+++ Information shown +++
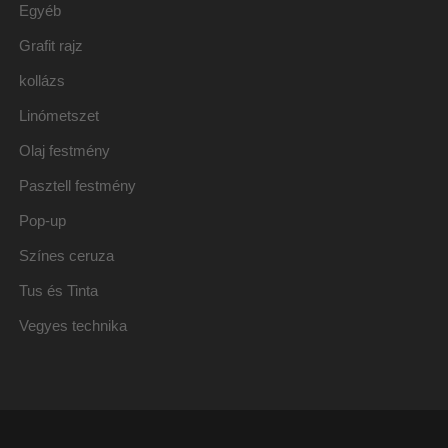
Egyéb
Grafit rajz
kollázs
Linómetszet
Olaj festmény
Pasztell festmény
Pop-up
Színes ceruza
Tus és Tinta
Vegyes technika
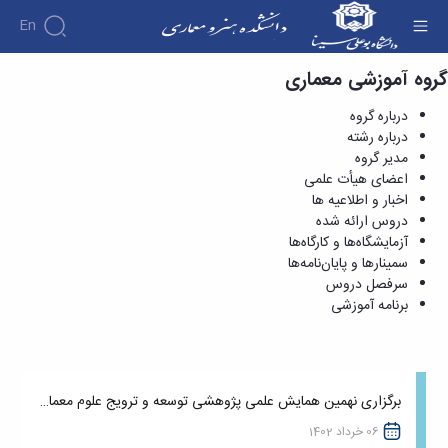
En
گروه آموزشی معماری
معماری - دانشکده هنر و معماری
درباره گروه
درباره رشته
مدیر گروه
اعضای هیأت علمی
اخبار و اطلاعیه ها
دروس ارائه شده
آزمایشگاه‌ها و کارگاه‌ها
سمینارها و پایان‌نامه‌ها
سرفصل دروس
برنامه آموزشی
برگزاری نهمین همایش علمی پژوهشی توسعه و ترویج علوم معماری و شهرسازی ایران
06 خرداد 1402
+++
## Goal of the exercise
Copy out all of the entries exactly as they stand, with no pictures in your copy.

## Response
Egyéb
Grafit rajz
kollázs
Linómetszet
Olaj festmény
Pasztell festmény
Pop-up
Színes ceruza
Tus és Tinta
Vegyes technika
En
گروه آموزشی معماری
معماری - دانشکده هنر و معماری
درباره گروه
درباره رشته
مدیر گروه
اعضای هیأت علمی
اخبار و اطلاعیه ها
دروس ارائه شده
آزمایشگاه‌ها و کارگاه‌ها
سمینارها و پایان‌نامه‌ها
سرفصل دروس
برنامه آموزشی
برگزاری نهمین همایش علمی پژوهشی توسعه و ترویج علوم معماری و شهرسازی ایران
06 خرداد 1402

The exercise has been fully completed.